Aujourd’hui, la voix grave des femmes retrouve une légitimité artistique après plusieurs siècles d’abandon. Les musiques traditionnelles et la chanson s’appuient bien souvent sur ce mode d’émission.
Temps Relatif se propose d’expérimenter la mise en œuvre de quelques partitions clefs de Vivaldi généralement réalisées à voix mixte, mais en composant un chœur strictement féminin, notamment pour les voix de ténors et de basses. Nous parions que cette démarche de restitution apportera un regain d’énergie et de modernité à l’interprétation des oeuvres de Vivaldi. En savoir plus…
Entrelacs, Cantuum Plexus
Musique médiévale, Improvisation et Création de Caroline Marçot
Romain Bockler, Gabriel Jublin et Benjamin Ingrao ont développé une connaissance aiguë des répertoires de plain- chant et des premières polyphonies de notre musique occidentale (XIème – XIIème siècles). Pétris de ce langage, ils ont appris à réaliser les polyphonies improvisées telles qu’elles se pratiquaient.
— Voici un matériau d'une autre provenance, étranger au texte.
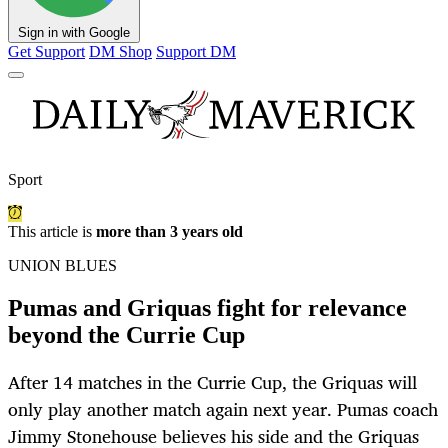
Sign in with Google
Get Support
DM Shop
Support DM
Sport
This article is
more than 3 years old
UNION BLUES
Pumas and Griquas fight for relevance
beyond the Currie Cup
After 14 matches in the Currie Cup, the Griquas will
only play another match again next year. Pumas coach
Jimmy Stonehouse believes his side and the Griquas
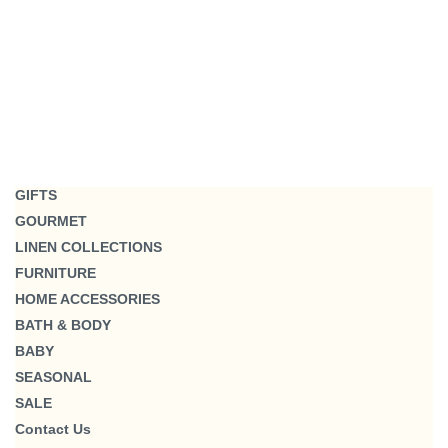
GIFTS
GOURMET
LINEN COLLECTIONS
FURNITURE
HOME ACCESSORIES
BATH & BODY
BABY
SEASONAL
SALE
Contact Us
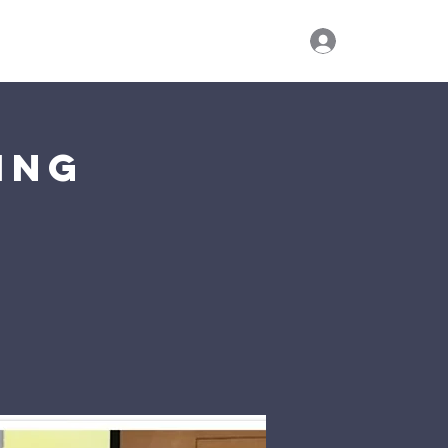
Log In
ies
Watch Live
Give
Visit Us
ing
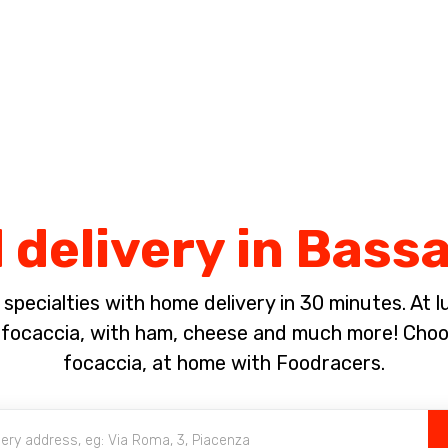
Complete the payment of the order in [missing %{deadline} value].
 delivery in Bass
pecialties with home delivery in 30 minutes. At lun
ocaccia, with ham, cheese and much more! Choose
focaccia, at home with Foodracers.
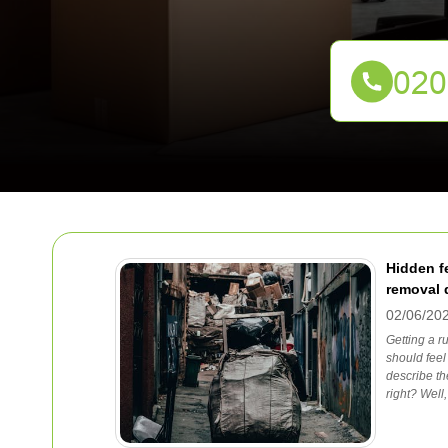
Hidden f
removal 
02/06/20
Getting a 
should feel
describe th
right? Well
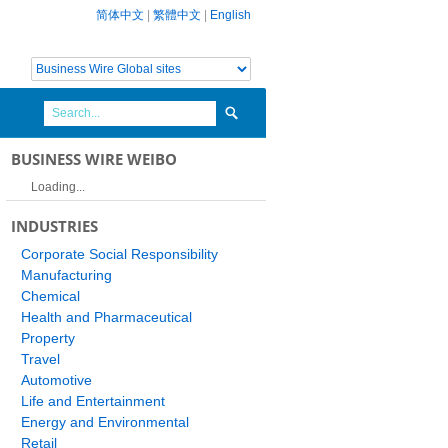
简体中文
|
繁體中文
|
English
BUSINESS WIRE WEIBO
Loading...
INDUSTRIES
Corporate Social Responsibility
Manufacturing
Chemical
Health and Pharmaceutical
Property
Travel
Automotive
Life and Entertainment
Energy and Environmental
Retail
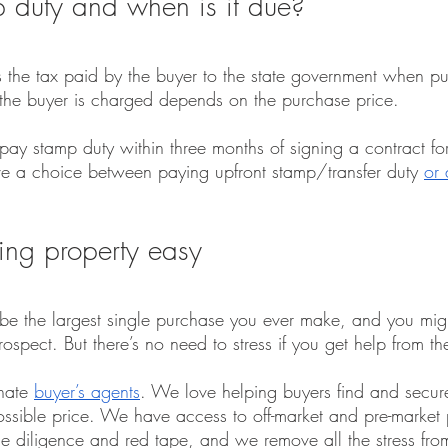
 duty and when is it due?
the tax paid by the buyer to the state government when pu
the buyer is charged depends on the purchase price.
y stamp duty within three months of signing a contract for 
 a choice between paying upfront stamp/transfer duty 
or 
ng property easy
o be the largest single purchase you ever make, and you might 
spect. But there’s no need to stress if you get help from th
nate 
buyer’s agents
. We love helping buyers find and secur
possible price. We have access to off-market and pre-market 
due diligence and red tape, and we remove all the stress fro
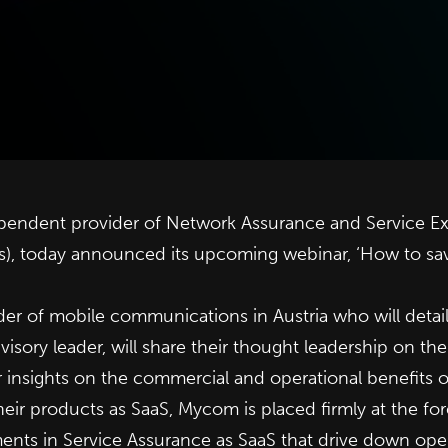
dependent provider of Network Assurance and Service E
Ps), today announced its upcoming webinar, ‘How to sa
ider of mobile communications in Austria who will detai
dvisory leader, will share their thought leadership on th
ir insights on the commercial and operational benefits 
their products as SaaS, Mycom is placed firmly at the fo
ents in Service Assurance as SaaS that drive down opera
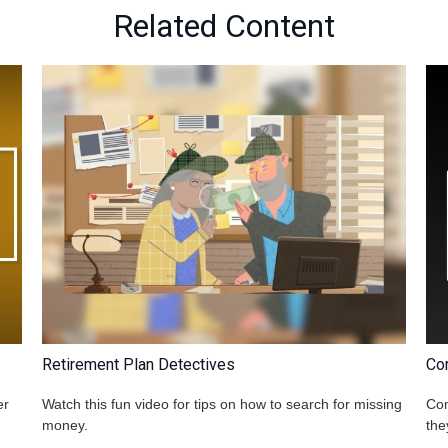
Related Content
Retirement Plan Detectives
Co
er
Watch this fun video for tips on how to search for missing
Com
money.
the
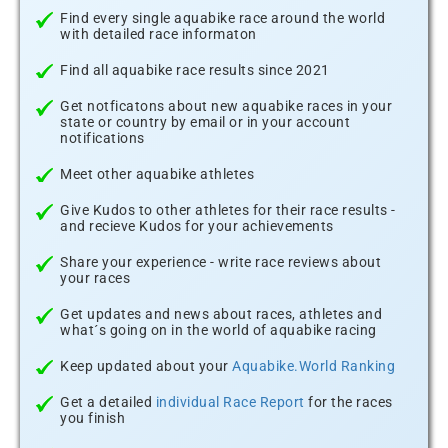
Find every single aquabike race around the world
with detailed race informaton
Find all aquabike race results since 2021
Get notficatons about new aquabike races in your
state or country by email or in your account
notifications
Meet other aquabike athletes
Give Kudos to other athletes for their race results -
and recieve Kudos for your achievements
Share your experience - write race reviews about
your races
Get updates and news about races, athletes and
what´s going on in the world of aquabike racing
Keep updated about your
Aquabike.World Ranking
Get a detailed
individual Race Report
for the races
you finish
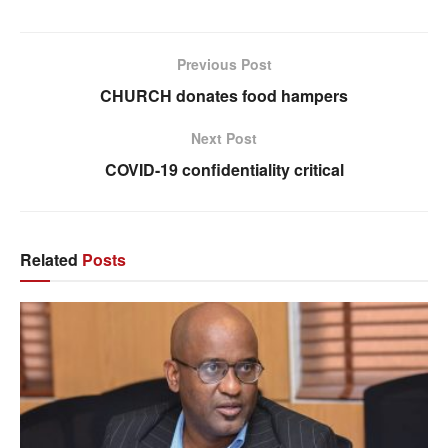
Previous Post
CHURCH donates food hampers
Next Post
COVID-19 confidentiality critical
Related
Posts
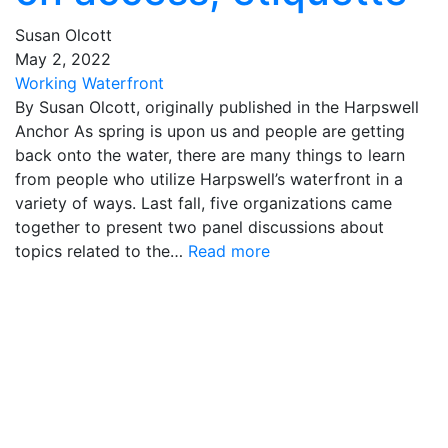
Susan Olcott
May
2
,
2022
Working Waterfront
By Susan Olcott, originally published in the Harpswell
Anchor As spring is upon us and people are getting
back onto the water, there are many things to learn
from people who utilize Harpswell’s waterfront in a
variety of ways. Last fall, five organizations came
together to present two panel discussions about
topics related to the…
Read more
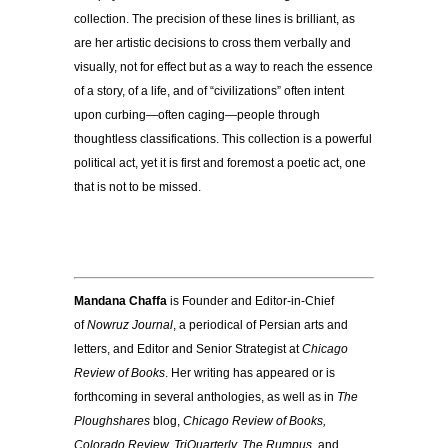
collection. The precision of these lines is brilliant, as
are her artistic decisions to cross them verbally and
visually, not for effect but as a way to reach the essence
of a story, of a life, and of “civilizations” often intent
upon curbing—often caging—people through
thoughtless classifications. This collection is a powerful
political act, yet it is first and foremost a poetic act, one
that is not to be missed.
Mandana Chaffa
is Founder and Editor-in-Chief
of
Nowruz Journal
, a periodical of Persian arts and
letters, and Editor and Senior Strategist at
Chicago
Review of Books
. Her writing has appeared or is
forthcoming in several anthologies, as well as in
The
Ploughshares
blog,
Chicago Review of Books,
Colorado Review, TriQuarterly, The Rumpus
, and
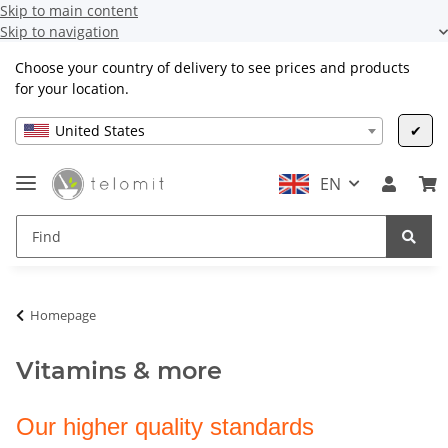
Skip to main content
Skip to navigation
Choose your country of delivery to see prices and products
for your location.
United States
✔
EN
Homepage
Vitamins & more
Our higher quality standards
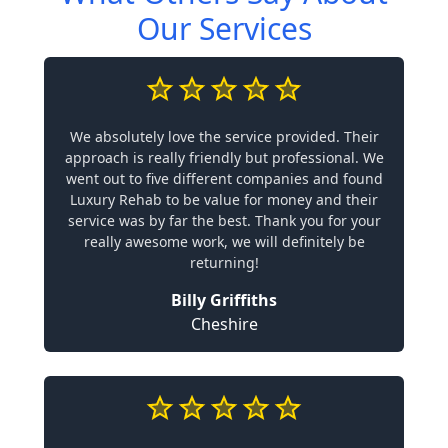
Our Services
We absolutely love the service provided. Their
approach is really friendly but professional. We
went out to five different companies and found
Luxury Rehab to be value for money and their
service was by far the best. Thank you for your
really awesome work, we will definitely be
returning!
Billy Griffiths
Cheshire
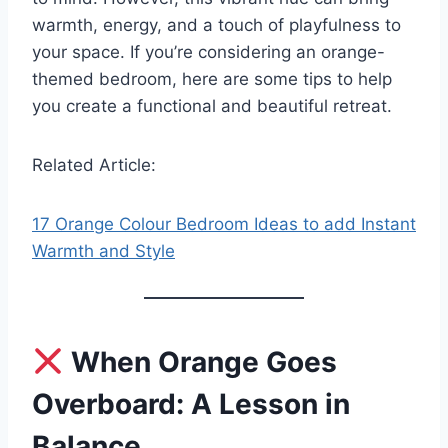
warmth, energy, and a touch of playfulness to
your space. If you’re considering an orange-
themed bedroom, here are some tips to help
you create a functional and beautiful retreat.
Related Article:
17 Orange Colour Bedroom Ideas to add Instant
Warmth and Style
When Orange Goes
Overboard: A Lesson in
Balance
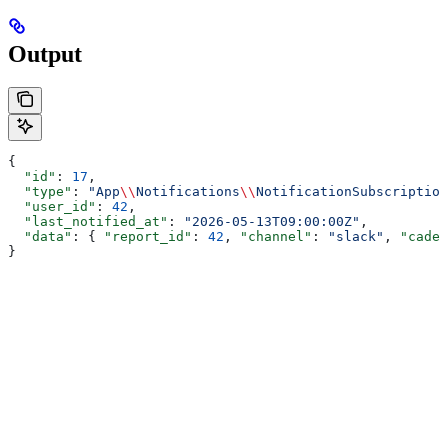
Output
{
  "id"
: 
17
,
  "type"
: 
"App
\\
Notifications
\\
NotificationSubscription
  "user_id"
: 
42
,
  "last_notified_at"
: 
"2026-05-13T09:00:00Z"
,
  "data"
: { 
"report_id"
: 
42
, 
"channel"
: 
"slack"
, 
"caden
}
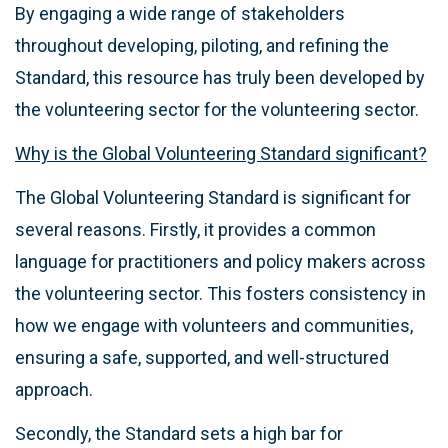
By engaging a wide range of stakeholders
throughout developing, piloting, and refining the
Standard, this resource has truly been developed by
the volunteering sector for the volunteering sector.
Why is the Global Volunteering Standard significant?
The Global Volunteering Standard is significant for
several reasons. Firstly, it provides a common
language for practitioners and policy makers across
the volunteering sector. This fosters consistency in
how we engage with volunteers and communities,
ensuring a safe, supported, and well-structured
approach.
Secondly, the Standard sets a high bar for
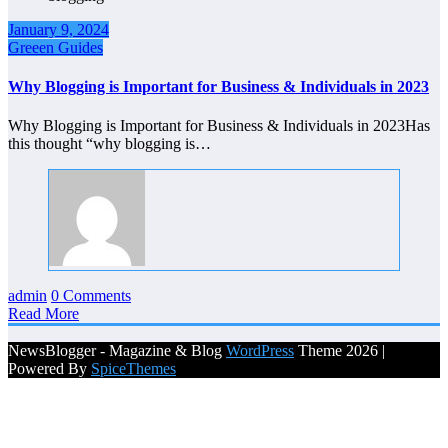
January 9, 2024
Greeen Guides
Why Blogging is Important for Business & Individuals in 2023
Why Blogging is Important for Business & Individuals in 2023Has
this thought “why blogging is…
admin
0 Comments
Read More
NewsBlogger - Magazine & Blog
WordPress
Theme 2026 |
Powered By
SpiceThemes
Graduels et Alléluias prennent alors une dimension nouvelle, rayonnant dans l’espace de brillances harmoniques comparables aux scintillements de la lumière des vitraux de nos églises. Le programme s’étendra jusqu’au XIIIème siècle, où l’on découvre de nombreux motets mêlant mélodies sacrées et textes profanes. La frontière entre ces deux espaces semble alors bien perméable. Temps Relatif propose à Caroline Marçot (compositrice férue de musique médiévale autant que des langages d’aujourd’hui) de composer une pièce en regard de ces jeunes polyphonies et explorant cette question de la dualité profane-sacré. En savoir plus…
La Serva Padrona
Intermezzo prévu à l’origine par Pergolese comme entracte permettant de soulager la tension d’un opéra, cette œuvre est restée célèbre pour avoir déclenché la « Querelle des bouffons ».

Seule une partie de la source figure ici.